A.S. Warsy and M.A.F. El-Hazmi

SUMMARY Glutathione reductase (GR) is a ubiquitous enzyme required for the conversion of oxidized glutathione (GSSG) to reduced glutathione (GSH) concomitantly oxidizing reduced nicotinamide adenine dinucleotide phosphate (NADPH) in a reaction essential for the stability and integrity of red cells. Mutations in the GR gene and nutritional deficiency of riboflavin, a co-factor required for the normal functioning of GR, can cause GR deficiency. We conducted a study on 1691 Saudi individuals to determine the overall frequency of GR deficiency and to identify whether the deficiency results from genetic or acquired causes or both. The activity of GR was measured in freshly prepared red cell haemolysate in the presence and absence of flavin adenine dinucleotide (FAD) and the activity coefficient (AC) was determined. Samples with low GR activity (> 2.0 IU/g haemoglobin) both in the presence and absence of FAD and an AC between 0.9 and 1.2 were considered GR-deficient. Samples with AC ³ 1.3 were considered riboflavin-deficient. The overall frequency of partial GR deficiency was 24.5% and 20.3% in males and females respectively. In addition, 17.8% of males and 22.4% of females suffered from GR deficiency due to riboflavin deficiency.This could be easily corrected by dietary supplementation with riboflavin. No cases of severe GR deficiency were identified.

Introduction

Glutathione reductase (GR) is an ubiquitous enzyme associated with the hexose monophosphate shunt of glucose metabolism [1]. It catalyses the reduction of oxidized glutathione (GSSG) with the concomitant conversion of NADPH to NADP⁺.

Reduced glutathione (GSH) is involved in a number of reactions where it reduces several cellular components. In red cells, this reaction is of special significance because it is required for the stability and integrity of the red cells, and low levels of GSH are associated with drug-induced haemolytic anaemia [2]. Flavin adenine dinucleotide (FAD) is an essential co-factor for maximal GR activity.

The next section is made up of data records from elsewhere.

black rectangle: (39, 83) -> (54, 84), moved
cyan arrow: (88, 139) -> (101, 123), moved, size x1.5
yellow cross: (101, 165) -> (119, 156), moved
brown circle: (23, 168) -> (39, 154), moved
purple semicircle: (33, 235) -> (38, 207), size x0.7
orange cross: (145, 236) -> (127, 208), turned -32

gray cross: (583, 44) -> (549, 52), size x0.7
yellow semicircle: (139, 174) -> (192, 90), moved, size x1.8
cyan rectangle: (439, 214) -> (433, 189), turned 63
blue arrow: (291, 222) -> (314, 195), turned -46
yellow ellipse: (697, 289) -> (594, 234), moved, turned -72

GR deficiency has been reported in several populations and may be due to either nutritional deficiency of riboflavin, which leads to an acquired deficiency of GR [3,4] or due to a mutation in the GR gene which results in GR variants with low activity [5,6]. We aimed to determine the frequency of GR deficiency in the Saudi population and to identify the cause of the deficiency.

Subjects and methods

The study was carried out from 1984 to 1990. The study group included 1691 Saudi adults, randomly selected (1010 males and 681 females). The study group comprised individuals living in Gizan, Riyadh, Al-Hafouf and Khaiber.

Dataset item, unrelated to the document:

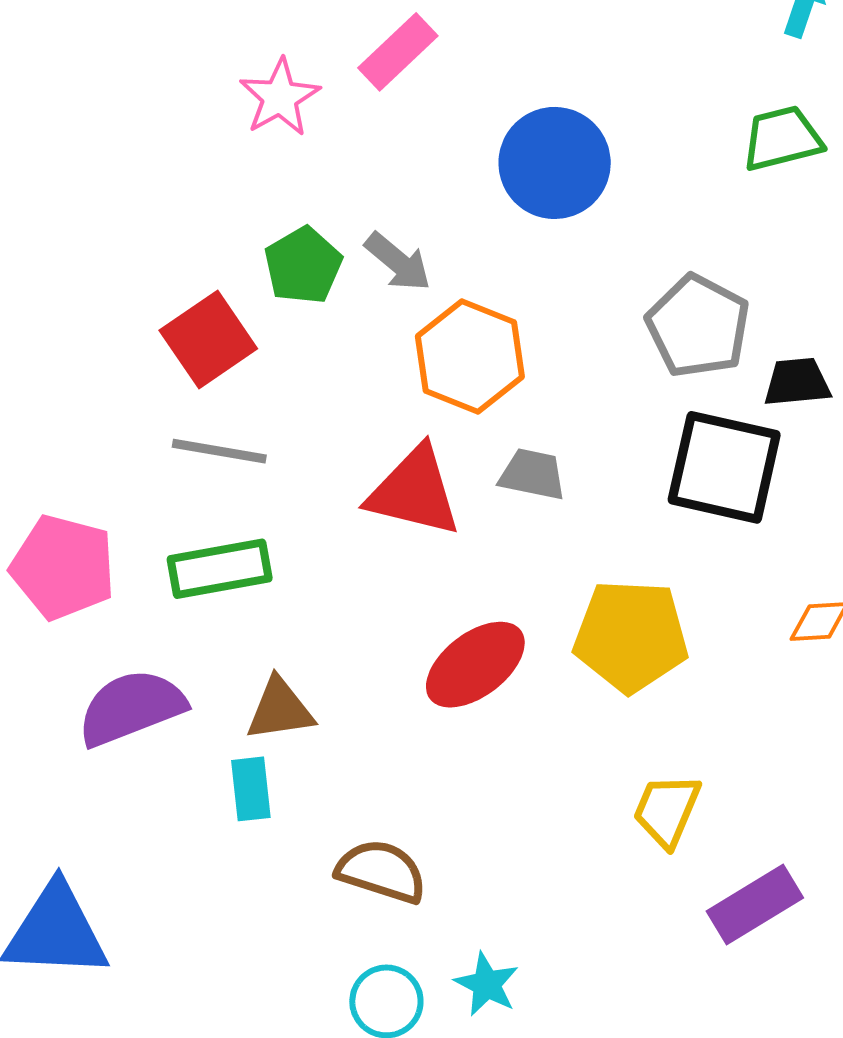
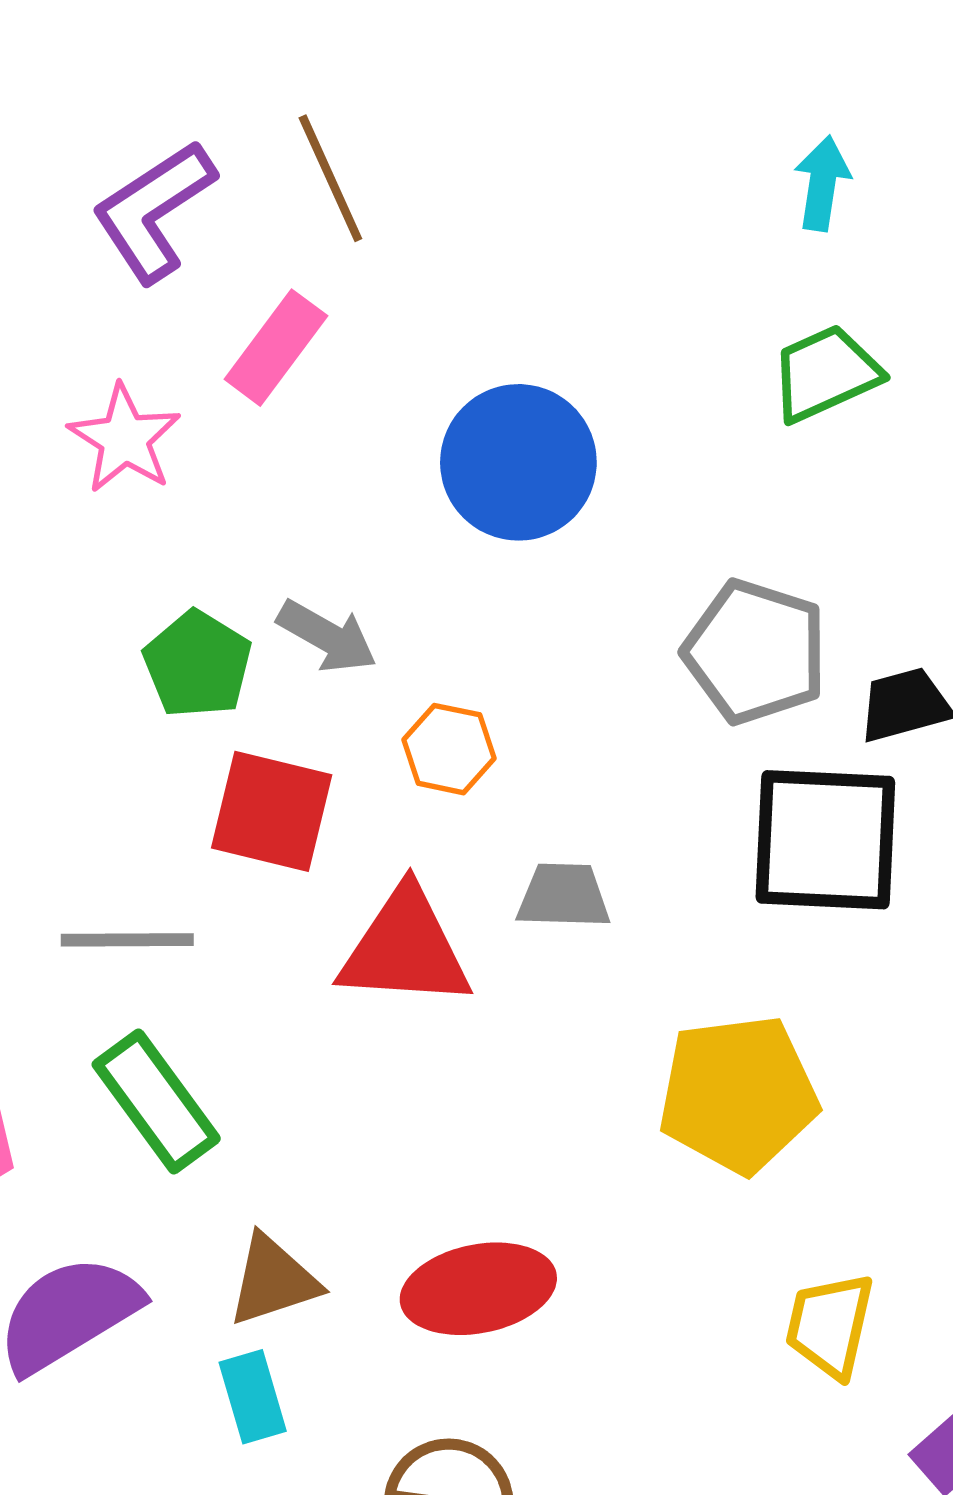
red square: (208, 339) -> (272, 811), moved, turned -32
orange hexagon: (470, 357) -> (449, 749), size x0.6
green rectangle: (220, 569) -> (156, 1102), turned 74
red ellipse: (475, 665) -> (478, 1289), moved, turned 36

Blood samples were drawn by vene-puncture from each individual. The red cells were separated from the plasma by centrifugation and washed twice with cold physiological saline. Fresh haemolysate was prepared by addition of cold physiological saline and it was used for the measurement of GR activity according to a procedure published earlier [7]. The activity of GR was determined in the presence and absence of FAD using a spectrophotometric method, which measured the
decrease in absorbance for 3 minutes at 340 nm in a test system at 30 °C containing 2 mL of 0.1M Tris-HCl buffer (pH 8.0), 0.5M EDTA, 2mM NADPH (0.1 mL), 1 mM oxidized glutathione (0.1 mL), and 1.0 mL of haemolysate. Using the GR activity in the presence and absence of FAD, the activity coefficient (AC) was calculated as follows:

AC =  Decrease in absorbance with FAD

          Decrease in absorbance without FAD

Chi-squared analysis was conducted using 2 ´ 2 contingency tables to determine the statistical significance of the difference in results obtained in males and females.

Results

The activity of GR was calculated using the decrease in absorbance at 340 nm. The mean activity and range of GR was 3.7 ± 1.3 IU/mg haemoglobin (Hb) in the absence of FAD and 3.9 ± 1.2 IU/mg Hb in the presence of FAD. The samples were classified as GR-normal or -deficient. They were considered GR-deficient if the activity was less than 2.0 IU/mg Hb both in the presence and absence of FAD and the AC was between 0.9 and 1.2 [8]. On the other hand, if the activity was less than 2.0 IU/mg Hb and the AC was ³ 1.3, they were considered riboflavin-deficient [9].

The frequency of total GR deficiency was calculated (Table 1) and only partial GR deficiency was recognized. The difference in the frequency of GR deficiency in males and females was not statistically significant.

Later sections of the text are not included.